Book - not necessarily 2007 releases but necessarily read in 2007: Alex Ross The Rest is Noise (Farrar Straus Giroux); Philip K. Dick Four Novels of the 1960s (The Man In The High Castle, The Three Stigmata of Palmer Eldritch, Do Androids Dream of Electric Sheep?, Ubik) (Library of America); Jan Swofford Charles Ives: A Life With Music (Norton); Joel Smith Saul Steinberg: Illuminations exhibition catalog (Yale
University Press)
Comics: Osama Tezuka Buddha (Vertical); George Herriman Krazy Kat (Fantagraphics); E.C. Segar Popeye Vol. 2 "Well Blow Me Down" (Fantagraphics); Comic Art (Buenaventura Press); Andy Hartzell Fox
Bunny Funny (Top Shelf); Grant Morrison and Frank Quitely, All-Star Superman (DC)
Art: Saul Steinberg Illuminations (Morgan Library); Miniature Books: 4,000 Years of Tiny Treasures (The Grolier Club)
Dance: Washington Square Park, November - Fellow WFMU DJ Bryce plays Jew's Harp while older man in fluorescent green tracksuit prances about. Soon the prancer along with his fellow prancers are called forth
by the ringing of a bell and they all run to the fountain and cavort. This happens three times. Not a dream. Not a hoax. "Deja vu" springs to mind.
Thanks for the kind words about my book, "I Shall Destroy All the Civilized Planets: The Comics of Fletcher Hanks", and thanks for including the book on your list.

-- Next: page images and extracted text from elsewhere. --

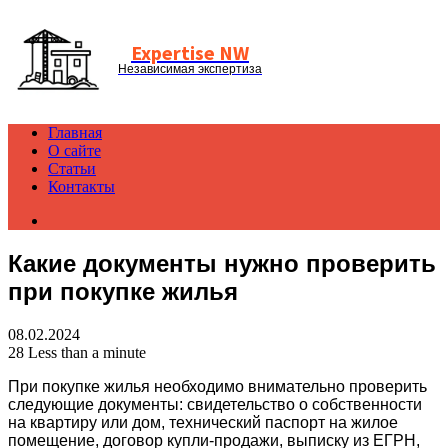
Menu
Expertise NW
Независимая экспертиза
Главная
О сайте
Статьи
Контакты
Search
for
Какие документы нужно проверить
при покупке жилья
08.02.2024
28
Less than a minute
При покупке жилья необходимо внимательно проверить
следующие документы: свидетельство о собственности
на квартиру или дом, технический паспорт на жилое
помещение, договор купли-продажи, выписку из ЕГРН,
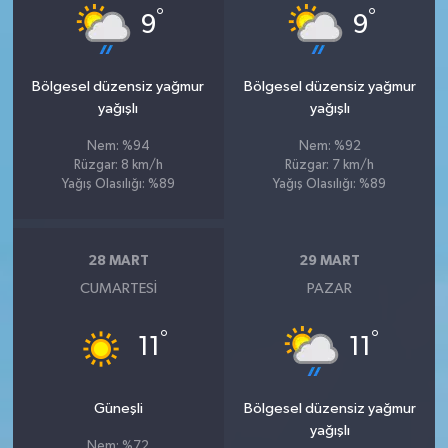
°
°
9
9
Bölgesel düzensiz yağmur
Bölgesel düzensiz yağmur
yağışlı
yağışlı
Nem: %94
Nem: %92
Rüzgar: 8 km/h
Rüzgar: 7 km/h
Yağış Olasılığı: %89
Yağış Olasılığı: %89
28 MART
29 MART
CUMARTESI
PAZAR
°
°
11
11
Güneşli
Bölgesel düzensiz yağmur
yağışlı
Nem: %72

Readers unfamiliar with Hanks' work may want to slide over to the BONUS page of my website for a slideshow of a full length Fantomah story that does NOT appear in the book:
www.fletcherhanks.com
Posted by: Paul Karasik | January 02, 2008 at 11:08 AM
Thanks for the heads up on I Shall Destroy, Mike--I just checked it out over at Amazon and it looks amazing...
Posted by: Andy | January 02, 2008 at 12:20 PM
and i was all like, "hold on to that stipend, dad."
Posted by: bryce | January 07, 2008 at 12:10 AM
trying to contact Tamar about her research on Maynard Owen Williams of the NGS.